Researchers at Ohio State University say the ethically murky tactic consisted of inflating the selling price of a home but offering the buyer some incentive, often cash back, whereupon the buyer would often use the cash as a mortgage down payment.
Many of these transactions occurred in poor neighborhoods and allowed people to buy homes they probably couldn't have purchased otherwise, the study author, OSU finance Professor Itzhak Ben-David, said.
In a study of home sales in Chicago between 2005 and 2008, 16 percent of sales where the buyer borrowed more than 95 percent for the purchase had inflated prices of up to 9 percent, Ben-David said.

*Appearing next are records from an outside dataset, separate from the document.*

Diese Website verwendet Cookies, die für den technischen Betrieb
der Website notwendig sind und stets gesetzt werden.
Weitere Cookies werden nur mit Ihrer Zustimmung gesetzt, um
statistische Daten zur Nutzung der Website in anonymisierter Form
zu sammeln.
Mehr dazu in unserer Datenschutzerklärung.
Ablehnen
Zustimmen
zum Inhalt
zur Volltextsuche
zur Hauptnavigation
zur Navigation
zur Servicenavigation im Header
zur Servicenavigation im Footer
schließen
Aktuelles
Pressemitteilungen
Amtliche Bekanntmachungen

"Without these kinds of transactions, many buyers would have no means of buying a house, and sellers may not have been able to sell their houses," Ben-David said.
"In many cases, it was a type of mortgage fraud. There are worse types of fraud, but this is still fraud."

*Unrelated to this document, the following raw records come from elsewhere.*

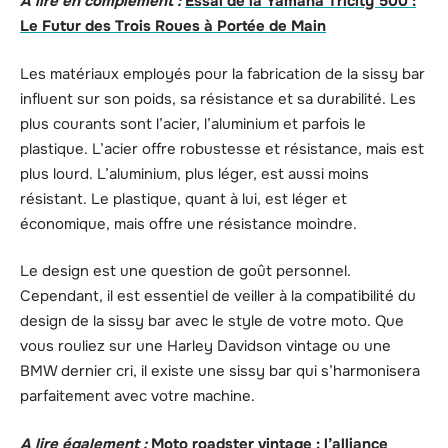
A lire en complément :
Essai de la Yamaha Tricity 500 :
Le Futur des Trois Roues à Portée de Main
Les matériaux employés pour la fabrication de la sissy bar
influent sur son poids, sa résistance et sa durabilité. Les
plus courants sont l’acier, l’aluminium et parfois le
plastique. L’acier offre robustesse et résistance, mais est
plus lourd. L’aluminium, plus léger, est aussi moins
résistant. Le plastique, quant à lui, est léger et
économique, mais offre une résistance moindre.
Le design est une question de goût personnel.
Cependant, il est essentiel de veiller à la compatibilité du
design de la sissy bar avec le style de votre moto. Que
vous rouliez sur une Harley Davidson vintage ou une
BMW dernier cri, il existe une sissy bar qui s’harmonisera
parfaitement avec votre machine.
A lire également :
Moto roadster vintage : l’alliance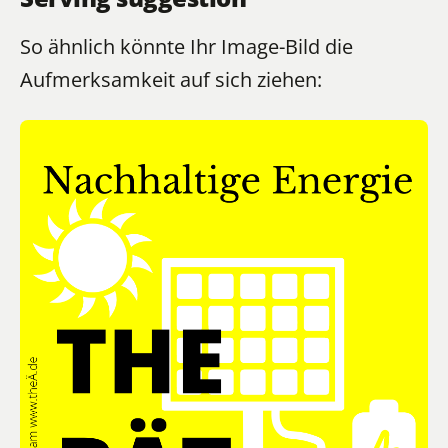
So ähnlich könnte Ihr Image-Bild die
Aufmerksamkeit auf sich ziehen:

It is considered fraud when buyers and sellers transfer cash or other assets without notifying the lender.
Highly leveraged home buyers who borrowed more than 80 percent of the home price were up to 3.9 percent more likely to default on their loans in the first year if they engaged in one of these inflated-price deals, the study found.
"Overall, this is a symptom of the housing bubble. People were willing to borrow more than they can afford and these transactions helped them do it," Ben-David said.